The general criteria for personality disorder are “An enduring pattern of inner experience and behaviour that deviates markedly from the expectations of the individual’s culture.” This includes cognition (how people interpret events, etc.), emotion (including range, intensity and appropriateness), interpersonal functioning and impulsivity. Many of the names of the common personality disorders have entered common language: paranoid personality, schizoid, narcissistic, antisocial, and everybody’s favourite, borderline.
However, from the beginning, there has been argument over what should or shouldn’t be included and, indeed, what it all means. Part of the problem is the fact that, by definition, psychiatrists really aren’t interested in personality disorder. They’re interested in mental disorders, changes that come over previously normal people and are therefore presumed to be illnesses in the classic medical sense. The whole idea of personality is very much the province of psychologists, the sort of vague and ill-defined stuff that keeps them busy without interfering with the hard-headed work of psychiatry. In psychiatry training, very little time is given to learning about personality or about personality disorder, and practically nothing on actually managing personality disorder as a condition in itself.
The rest of psychiatry’s problem with personality disorder is that, as much as nobody wants to admit it, the psychologists appear to have the science on their side. To them, the idea that a person should have one personality type and no other is just a joke. Their research shows there are are no valild categories of personality, in the sense that we have a valid category of koalas and another of possums, and we can reliably sort small critters that live in trees into one pile or the other. Personality types don’t form readily-identifiable clusters since, on all traits, they vary dimensionally, i.e. they range smoothly from “very little” to “a great deal.” Take tidiness, for example. Some people are complete slobs, ignoring rules, dropping things where they use them and leaving chaos in their wake. Others are fusspots, insisting on a place for everything and everything in its place. Rules have to be followed just because they’re in the rulebook, not because they necessarily make sense or are the most efficient way of doing things. That’s called obsessionality, and a little bit goes a long way.
Similarly, we all need a “healthy” level of suspicion, otherwise we’d be robbed blind. I lock the house when we go out and at night, I keep my passwords safe and so on. If somebody drives slowly up and down our street a couple of times, I start to wonder why. That’s normal but some people are over-trusting and some don’t trust at all. For them, nothing occurs by chance, everything has a hidden purpose, people are always plotting behind the scenes. The paranoid personality is very important as a lot of them find their way into politics and then the trouble starts.

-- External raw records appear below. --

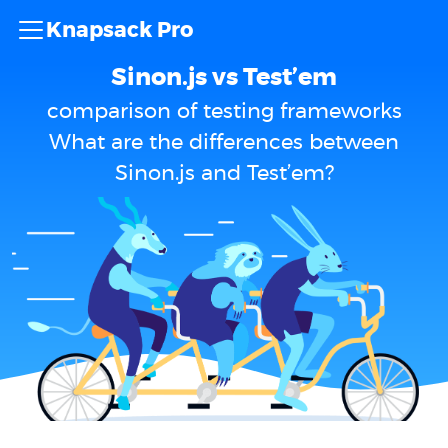
Knapsack Pro
Sinon.js vs Test’em
comparison of testing frameworks
What are the differences between
Sinon.js and Test’em?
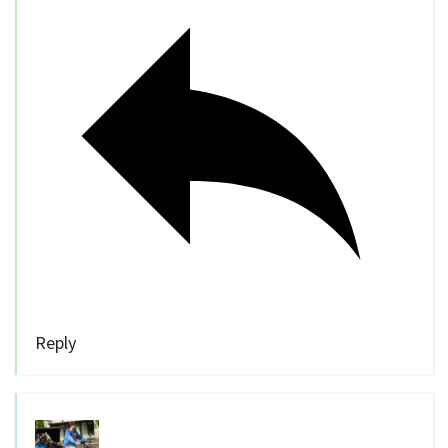
Reply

Clearly, all of this is very subjective. One person’s notion of an ordered kitchen or workshop is another person’s idea of hell; one person espies a conspiracy and the next yells “Conspiracy theorist”; one person’s joke is another’s cruel put-down. This is true of psychiatry, the diagnosis of a personality disorder depends very much on the psychiatrist, the worst example being the so-called bordeline personality. It’s a ridiculous term, not least because these days, nobody knows what it’s borderline to. It goes back 70 years or more to the era when psychoanalysis ruled. The patient was thought to be on the borderline between psychosis and neurosis but over the years, it has come to mean “severe personality disorder,” with the unstated rider “and we don’t like you.”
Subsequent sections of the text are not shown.